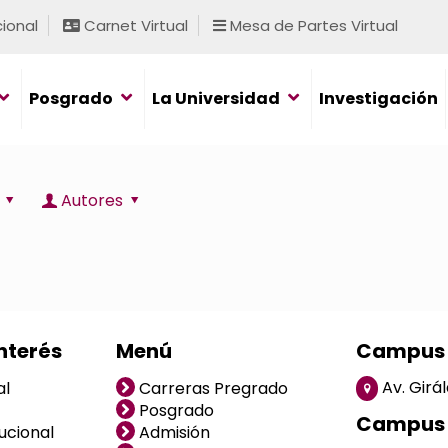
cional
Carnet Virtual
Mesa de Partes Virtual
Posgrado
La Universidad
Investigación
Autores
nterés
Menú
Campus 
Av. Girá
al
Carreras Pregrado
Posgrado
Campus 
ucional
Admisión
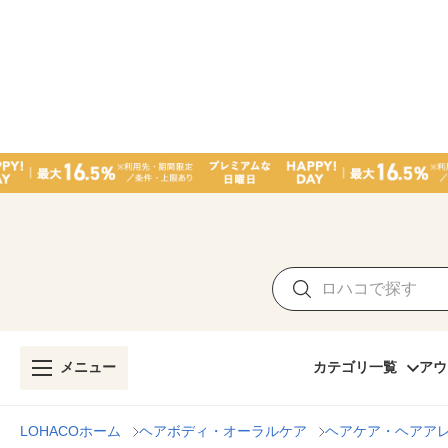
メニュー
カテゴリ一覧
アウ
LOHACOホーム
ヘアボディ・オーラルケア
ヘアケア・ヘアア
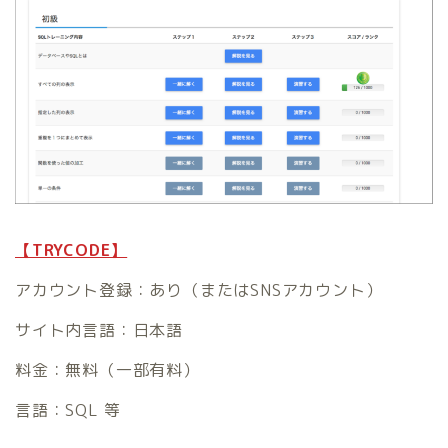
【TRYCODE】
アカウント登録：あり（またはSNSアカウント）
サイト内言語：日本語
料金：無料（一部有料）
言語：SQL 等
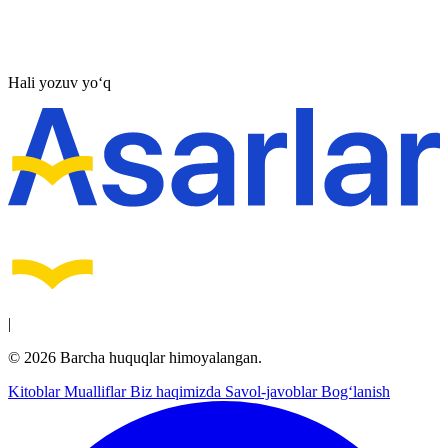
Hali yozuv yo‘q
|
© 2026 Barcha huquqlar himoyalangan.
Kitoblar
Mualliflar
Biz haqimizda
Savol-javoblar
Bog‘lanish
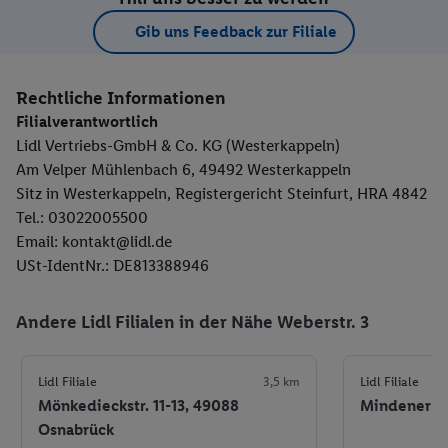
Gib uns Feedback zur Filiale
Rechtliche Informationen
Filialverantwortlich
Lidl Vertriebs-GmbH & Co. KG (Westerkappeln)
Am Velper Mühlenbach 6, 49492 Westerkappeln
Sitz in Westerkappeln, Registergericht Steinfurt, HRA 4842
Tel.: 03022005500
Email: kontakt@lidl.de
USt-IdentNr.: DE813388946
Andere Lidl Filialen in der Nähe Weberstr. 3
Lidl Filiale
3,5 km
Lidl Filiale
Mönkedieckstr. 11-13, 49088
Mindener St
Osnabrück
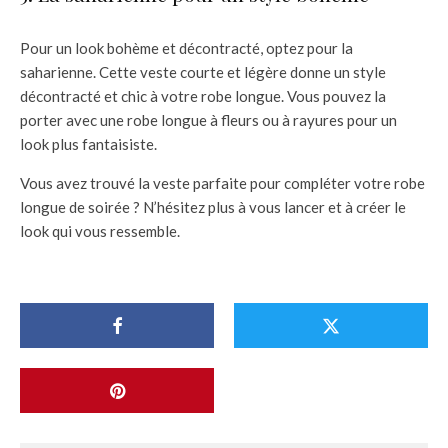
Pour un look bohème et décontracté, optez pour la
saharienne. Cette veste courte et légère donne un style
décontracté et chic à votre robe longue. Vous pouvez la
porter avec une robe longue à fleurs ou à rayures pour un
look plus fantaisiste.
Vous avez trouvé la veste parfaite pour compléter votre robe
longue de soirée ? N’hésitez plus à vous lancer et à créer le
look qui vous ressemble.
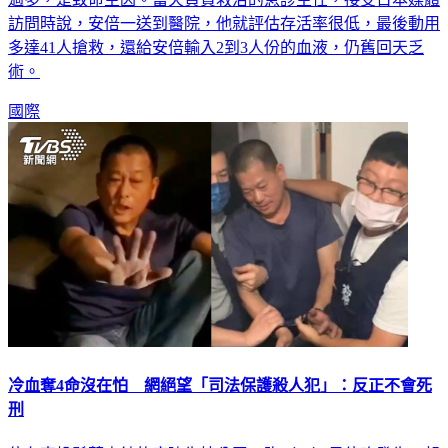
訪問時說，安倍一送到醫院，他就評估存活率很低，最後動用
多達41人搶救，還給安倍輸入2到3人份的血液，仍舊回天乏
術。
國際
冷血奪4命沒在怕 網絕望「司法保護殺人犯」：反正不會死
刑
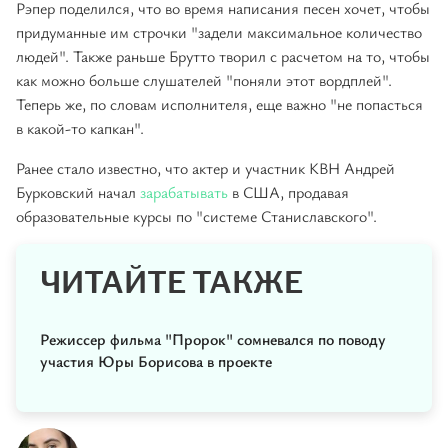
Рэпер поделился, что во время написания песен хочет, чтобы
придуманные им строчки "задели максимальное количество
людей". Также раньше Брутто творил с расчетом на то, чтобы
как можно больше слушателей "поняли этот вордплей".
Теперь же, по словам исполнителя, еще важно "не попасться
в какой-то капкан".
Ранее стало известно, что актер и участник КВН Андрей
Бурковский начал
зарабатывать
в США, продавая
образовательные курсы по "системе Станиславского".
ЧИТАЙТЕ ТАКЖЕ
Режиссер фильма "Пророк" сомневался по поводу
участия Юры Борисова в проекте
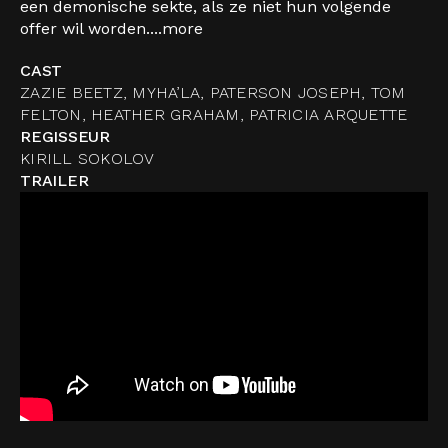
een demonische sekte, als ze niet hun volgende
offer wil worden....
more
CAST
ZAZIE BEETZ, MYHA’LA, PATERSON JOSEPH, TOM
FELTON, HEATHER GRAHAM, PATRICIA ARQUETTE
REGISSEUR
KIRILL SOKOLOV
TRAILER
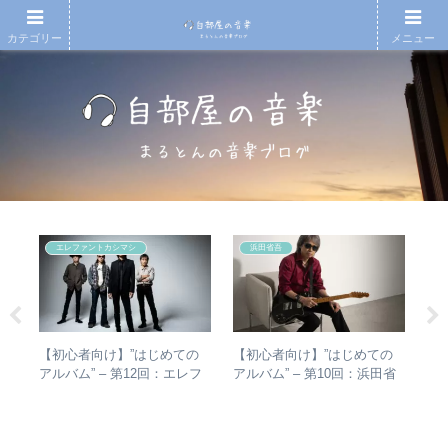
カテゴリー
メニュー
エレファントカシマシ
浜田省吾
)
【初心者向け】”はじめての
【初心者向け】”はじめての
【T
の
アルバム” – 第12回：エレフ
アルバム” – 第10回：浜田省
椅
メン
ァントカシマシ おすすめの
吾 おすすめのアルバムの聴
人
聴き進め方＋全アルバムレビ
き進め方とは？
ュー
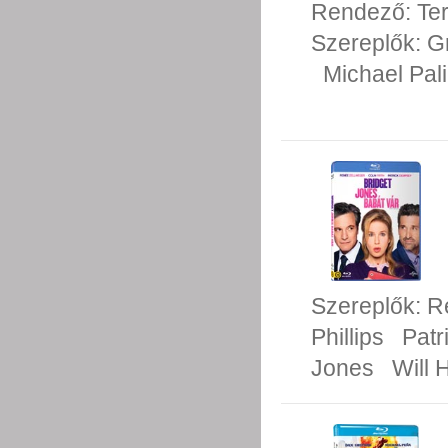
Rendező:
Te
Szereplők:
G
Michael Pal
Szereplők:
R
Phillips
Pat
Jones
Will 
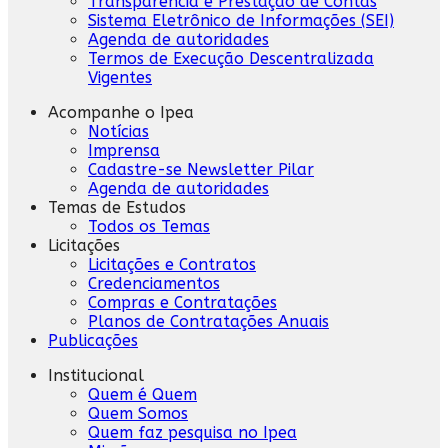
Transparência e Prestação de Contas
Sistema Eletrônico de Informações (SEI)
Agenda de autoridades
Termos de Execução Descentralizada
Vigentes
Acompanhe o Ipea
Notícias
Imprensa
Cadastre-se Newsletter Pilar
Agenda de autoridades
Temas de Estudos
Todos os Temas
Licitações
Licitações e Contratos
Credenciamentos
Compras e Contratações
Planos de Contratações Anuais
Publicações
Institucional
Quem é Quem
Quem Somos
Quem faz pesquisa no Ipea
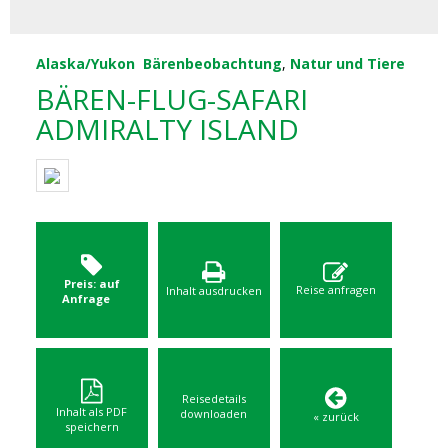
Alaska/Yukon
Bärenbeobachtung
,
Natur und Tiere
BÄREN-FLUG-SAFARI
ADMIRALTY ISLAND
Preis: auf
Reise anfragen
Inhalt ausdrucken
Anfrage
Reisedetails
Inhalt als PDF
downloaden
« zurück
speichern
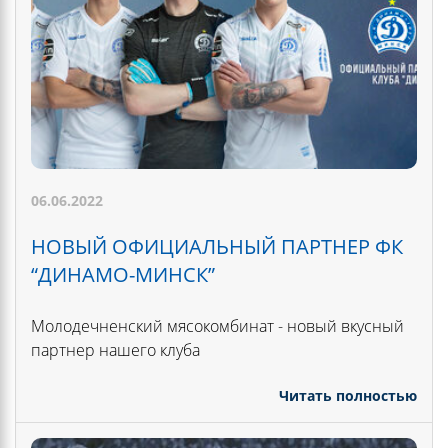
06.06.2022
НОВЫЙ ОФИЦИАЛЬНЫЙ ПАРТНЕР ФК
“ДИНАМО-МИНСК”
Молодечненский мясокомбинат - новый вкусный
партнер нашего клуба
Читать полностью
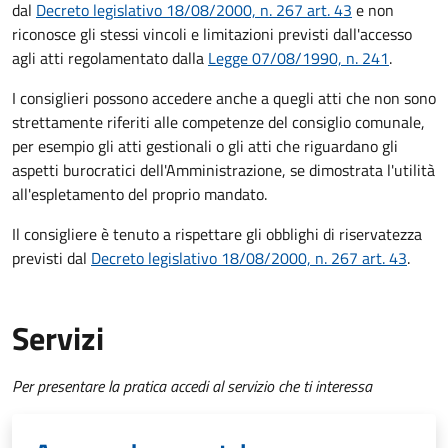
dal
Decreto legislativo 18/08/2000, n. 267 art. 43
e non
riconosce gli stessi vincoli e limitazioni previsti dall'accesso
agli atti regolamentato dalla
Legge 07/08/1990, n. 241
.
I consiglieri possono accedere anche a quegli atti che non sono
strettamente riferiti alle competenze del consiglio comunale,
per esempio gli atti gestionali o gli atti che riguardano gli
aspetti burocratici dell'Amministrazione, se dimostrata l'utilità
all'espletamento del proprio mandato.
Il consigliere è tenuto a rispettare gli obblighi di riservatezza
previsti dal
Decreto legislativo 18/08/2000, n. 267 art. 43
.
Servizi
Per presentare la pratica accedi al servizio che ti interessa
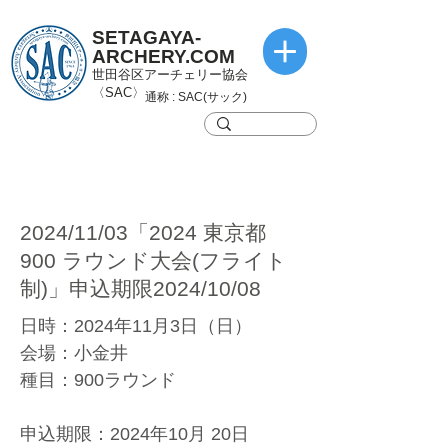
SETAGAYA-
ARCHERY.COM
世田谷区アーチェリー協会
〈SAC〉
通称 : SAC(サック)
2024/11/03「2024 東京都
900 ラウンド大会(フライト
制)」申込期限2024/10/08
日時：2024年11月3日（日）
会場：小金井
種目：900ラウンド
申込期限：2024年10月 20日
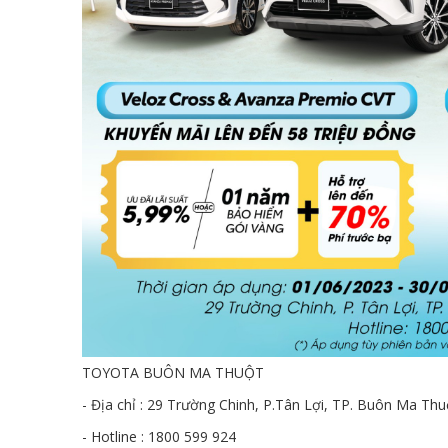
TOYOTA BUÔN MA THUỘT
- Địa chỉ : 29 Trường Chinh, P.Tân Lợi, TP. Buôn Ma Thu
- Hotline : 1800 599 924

PROBLEM DETAILS - From the listing above, give the number of lines in which the word "Contratações" occurs, and nothing else.

RESPONSE AREA - 2